WP296 ‘New normal’, new media: Covid issues, challenges & implications for a sociolinguistics of the digital

Georgakopoulou & Bolander
2022
Collection: Key words ,

Abstract

This paper explores (re)configurations in new media communication practices, as they relate to the ongoing Covid-19 global pandemic. We anchor our reflections onto the notion of ‘context’, which, following Hanks (2006), we understand as both emergent and embedded. Foregrounding context allows for a probing of any perceptible shifts and (dis)continuities in the entanglements of time, space, technological environments, and language and semiotic choices online.We thereby engage with context from two vantage points, following Georgakopoulou’s (2007) practice-based heuristic of contextual analysis, that of ‘sites’ and ‘ways of telling’. With regard to the former, we specifically focus on the online/offline nexus. We attest to a process of increasing blurring of online and offline contexts, which involves the material and physical worlds framing people’s online interactions. As we argue, the pandemic reinforces the need to recognize the material and physical in the constitution of context online, by adding the dimension of “compression” (Bolander and Smith 2020). The physical confinement and regulation of bodies and everyday lives during lockdown has impacted online sites, not least because it led to many previously offline activities being compressed into or occurring online instead. This leads to our second major perspective, that of ways of telling. We argue that many of our established, normative communicative practices that were well-suited to pre-pandemic lives in mobility, have changed during the pandemic.
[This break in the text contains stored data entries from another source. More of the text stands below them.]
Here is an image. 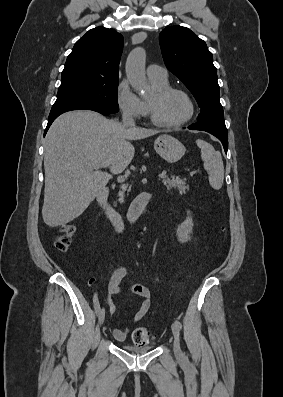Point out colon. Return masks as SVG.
Returning <instances> with one entry per match:
<instances>
[{"mask_svg":"<svg viewBox=\"0 0 283 397\" xmlns=\"http://www.w3.org/2000/svg\"><path fill=\"white\" fill-rule=\"evenodd\" d=\"M75 234V226L66 224L61 228L60 234L55 239V247L59 251H66L71 243V239ZM154 335L146 328L139 327L132 334L133 343L137 346H145L152 342Z\"/></svg>","mask_w":283,"mask_h":397,"instance_id":"1","label":"colon"}]
</instances>
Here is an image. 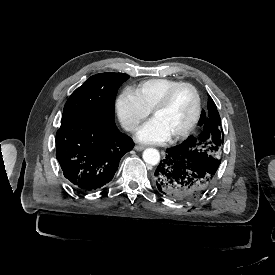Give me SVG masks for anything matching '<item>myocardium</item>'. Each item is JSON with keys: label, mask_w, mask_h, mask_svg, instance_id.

These changes are mainly by way of adapting and repurposing existing formats rather than coming up with completely novel ones. Overall, our discussion is partly reflective and partly programmatic, in that we attempt to tease apart some of the ongoing reconfigurations of context, with an eye to trying to understand the effect they are having on where and what we do through discourse online. In this spirit, we also offer suggestions for what we might study as discourse analysts, sociolinguists and scholars interested in new media. We have chosen to include this programmatic perspective, since, judging by previous experience and research on (dis)continuities in language and media (e.g. Herring 2007), it is likely that some of these reconfigurations will ‘stick’ and become consolidated (cf. ‘enregistered’), such that they continue to have an impact on our online encounters with one another, even if and as the global pandemic continues to change.